- What is needed: For the entries below, report the number of lines where the string "interactable" appears, and only that number.
--- START ---
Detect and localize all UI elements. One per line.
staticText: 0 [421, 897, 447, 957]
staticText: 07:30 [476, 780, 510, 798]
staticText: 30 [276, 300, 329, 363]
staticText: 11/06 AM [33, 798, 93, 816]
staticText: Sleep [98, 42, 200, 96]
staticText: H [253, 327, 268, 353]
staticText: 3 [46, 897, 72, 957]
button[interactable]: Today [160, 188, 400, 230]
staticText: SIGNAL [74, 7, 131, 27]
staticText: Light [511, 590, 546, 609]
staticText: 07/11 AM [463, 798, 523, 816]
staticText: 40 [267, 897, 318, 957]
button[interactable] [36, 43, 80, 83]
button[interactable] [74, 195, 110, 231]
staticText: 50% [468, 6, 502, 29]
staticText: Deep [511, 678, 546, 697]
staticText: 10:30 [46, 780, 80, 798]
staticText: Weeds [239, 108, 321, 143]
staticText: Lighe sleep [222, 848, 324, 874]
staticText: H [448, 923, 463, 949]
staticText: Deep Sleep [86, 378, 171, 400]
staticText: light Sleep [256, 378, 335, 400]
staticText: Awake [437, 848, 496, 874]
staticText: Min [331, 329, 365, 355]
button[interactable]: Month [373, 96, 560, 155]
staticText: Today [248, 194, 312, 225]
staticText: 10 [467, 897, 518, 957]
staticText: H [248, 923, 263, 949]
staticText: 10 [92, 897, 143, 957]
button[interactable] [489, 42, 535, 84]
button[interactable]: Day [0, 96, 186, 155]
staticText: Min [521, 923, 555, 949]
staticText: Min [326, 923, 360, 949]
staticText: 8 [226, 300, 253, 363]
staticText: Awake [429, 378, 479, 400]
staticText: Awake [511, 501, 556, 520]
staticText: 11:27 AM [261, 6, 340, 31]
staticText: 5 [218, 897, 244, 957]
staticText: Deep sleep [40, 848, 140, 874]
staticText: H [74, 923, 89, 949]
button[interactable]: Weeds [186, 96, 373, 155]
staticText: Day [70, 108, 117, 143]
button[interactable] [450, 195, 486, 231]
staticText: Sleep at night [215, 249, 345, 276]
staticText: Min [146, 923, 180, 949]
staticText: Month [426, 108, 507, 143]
--- END ---
- Exercise result: 8